Focused Transducers High frequency beams have two advantages over low-frequency beams: (1) axial resolution is superior; and (2) the Fresnel zone is longer It would seem logical to use high frequencies for all imaging. High frequencies however, have a major drawback related to penetration. Tissue absorption increases with increasing frequency, so a relatively low frequency beam is required to penetrate thick parts. It would then seem logical to use low frequency transducers and to increase the size of the transducer to keep the beam coherent for sufficient depth to reach the point of interest (longer Fresnel zone).
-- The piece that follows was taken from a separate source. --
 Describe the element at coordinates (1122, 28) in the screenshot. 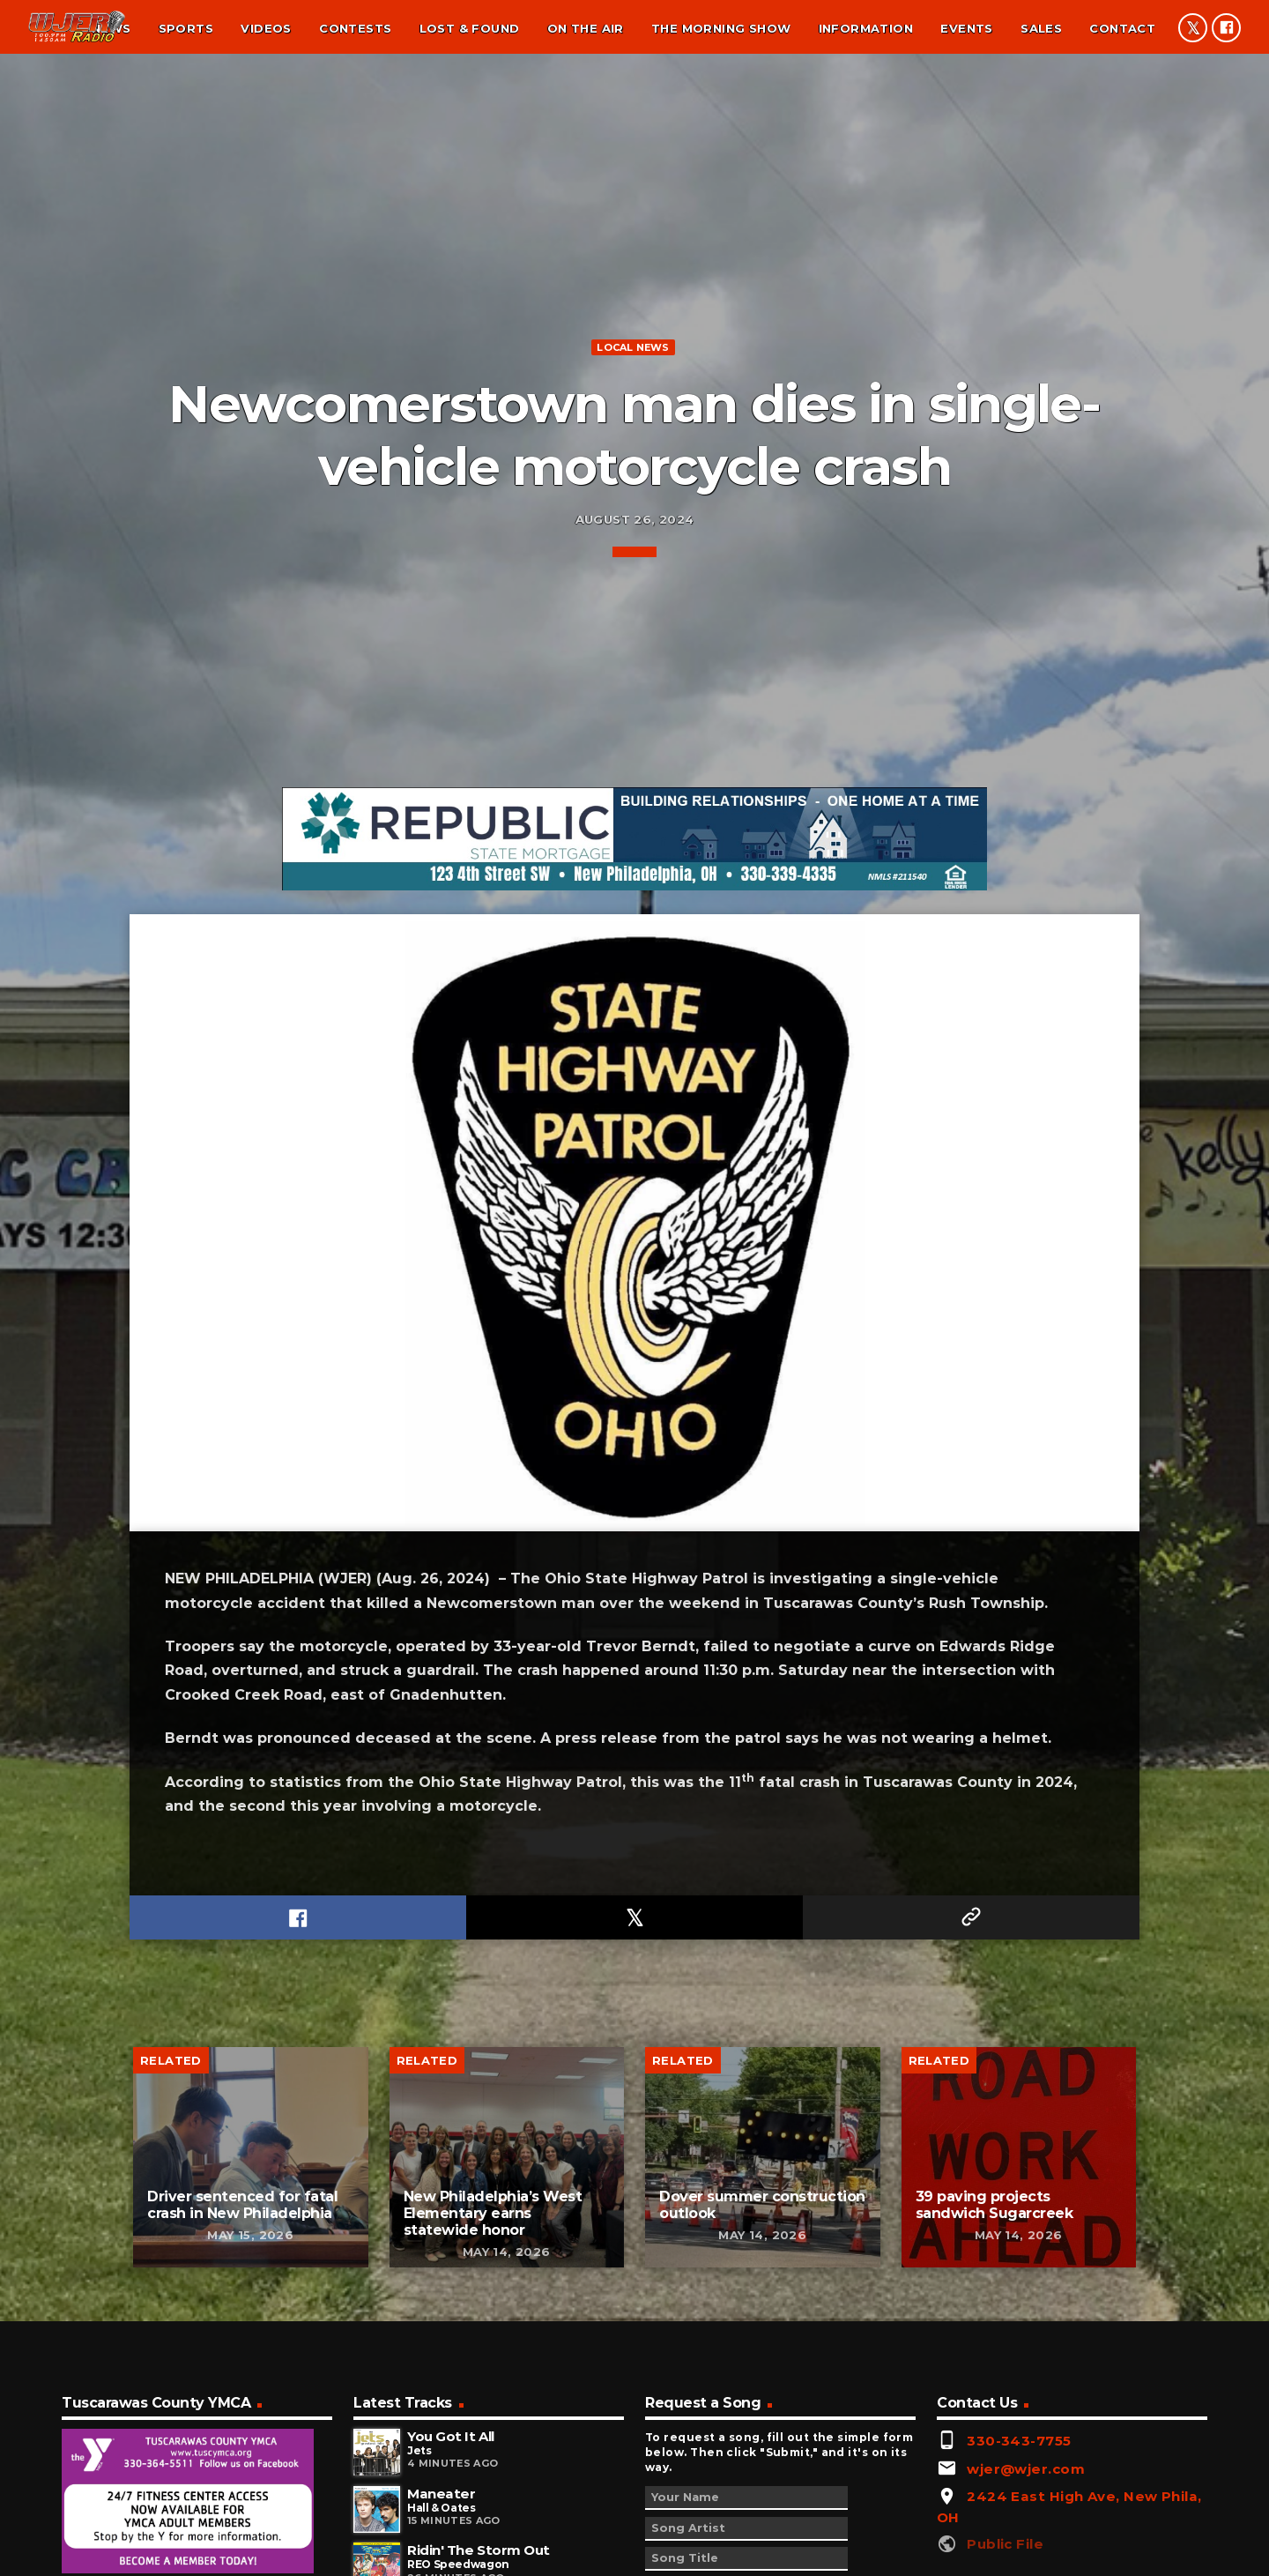 I see `Contact` at that location.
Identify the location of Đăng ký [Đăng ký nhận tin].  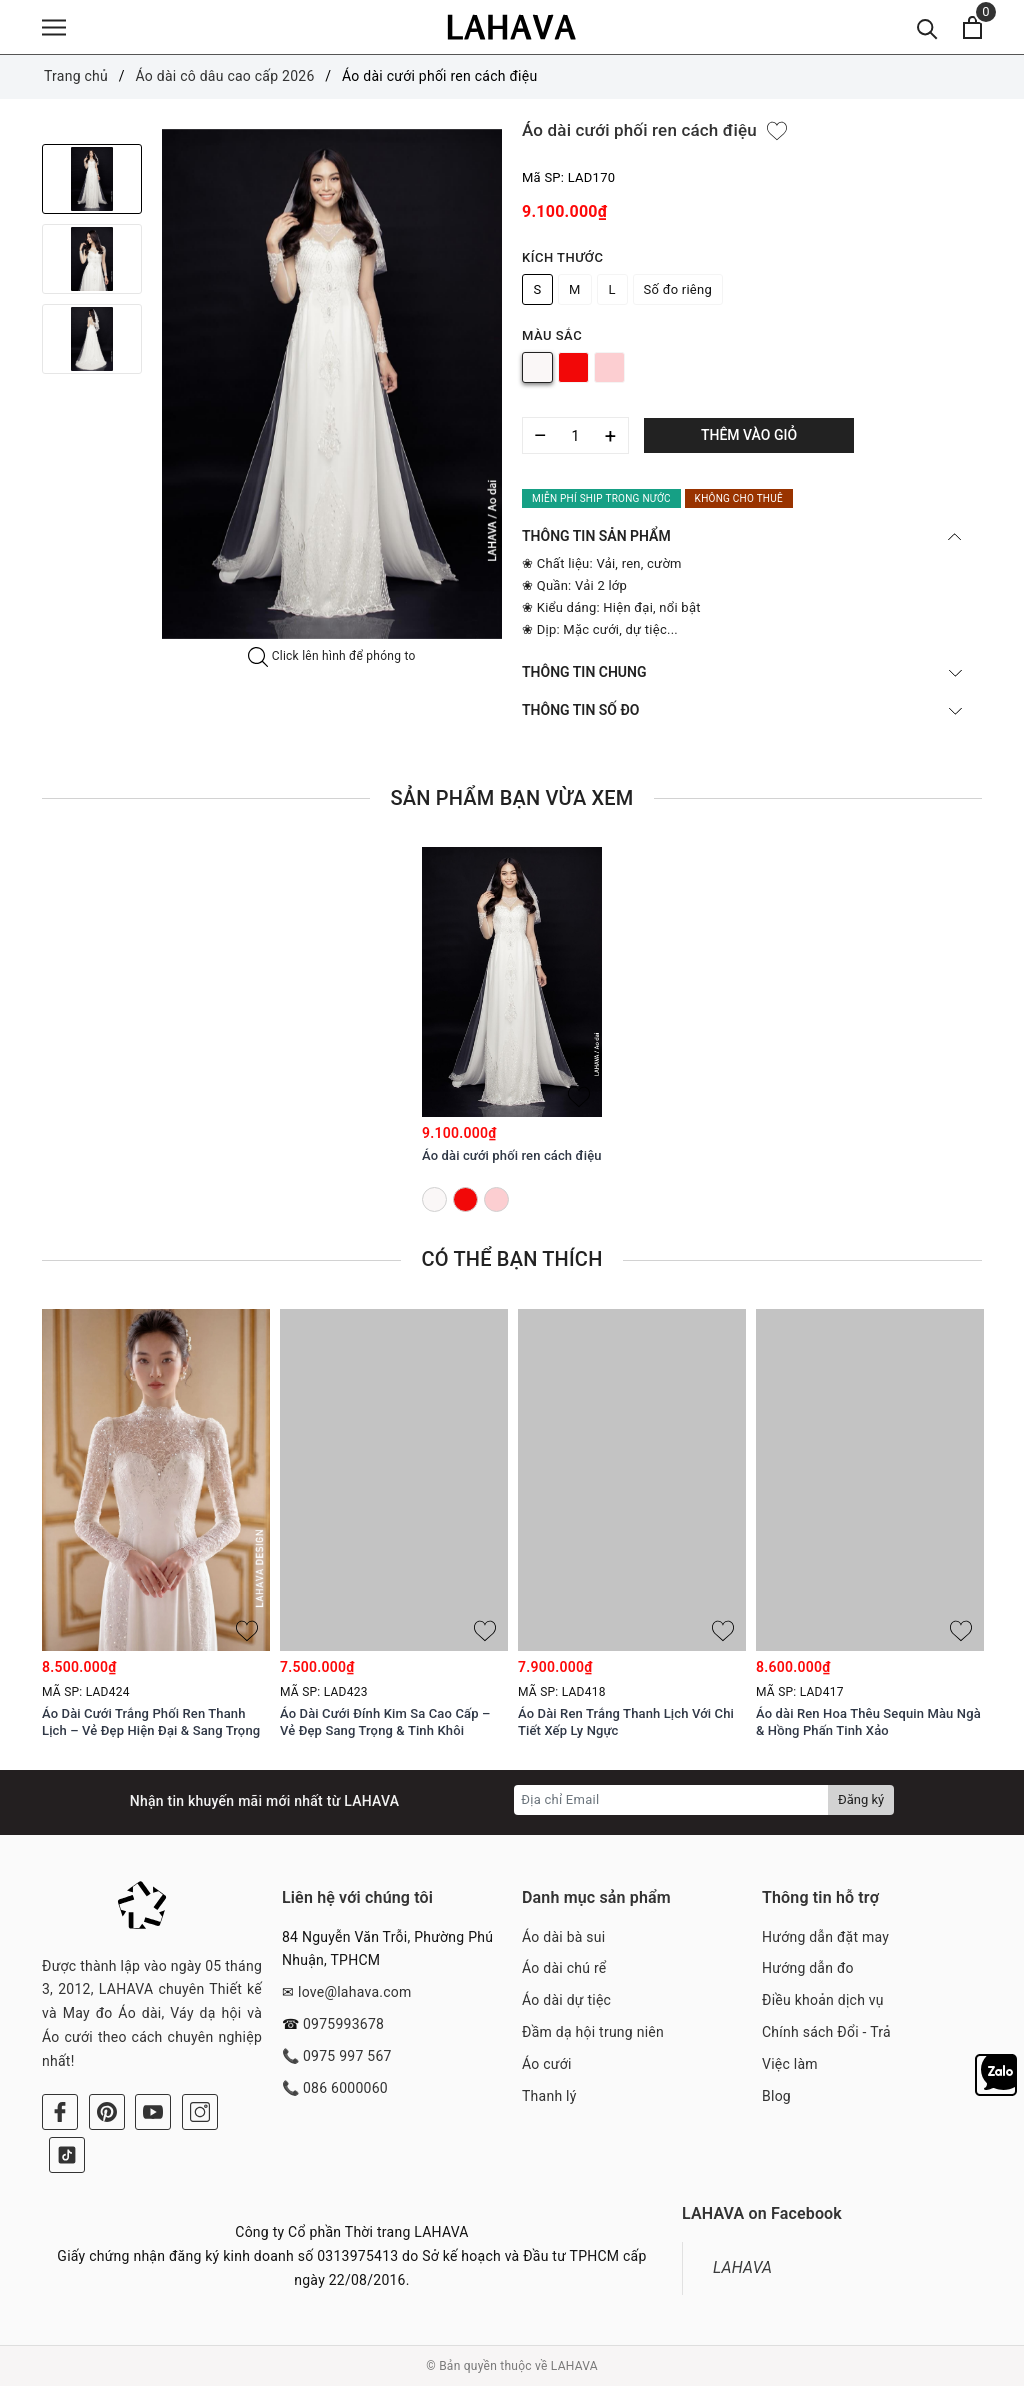 (861, 1799).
Although larger transducers improve coherence they deteriorate lateral resolution. The dilemma is at least partially resolved with the use focused transducers. NOTE focused transducers reduce beam width which improves lateral resolution they also concentrate beam intensity thereby increasing penetration and echo intensity thus improving image quality
the focal zone is the region over which the beam is focused the focal length is the distance from the transducer to the centre of the focal zone the depth of focus is the distance over which the beam is in a reasonable focus a small diameter transducer has a shorter focal zone and spreads more rapidly in the far zone most diagnostic transducers are focused, which is achieved using a either a curved piezoelectric crystal, an acoustic lens or electronics (phased arrays)
A focused transducer produces a narrower beam at the focal zone and, therefore, has better lateral resolution than an unfocused transducer of the same size.
In reality we have: It is important to realize, that even for flat, unfocused transducer elements, there is some beam narrowing or “focusing”.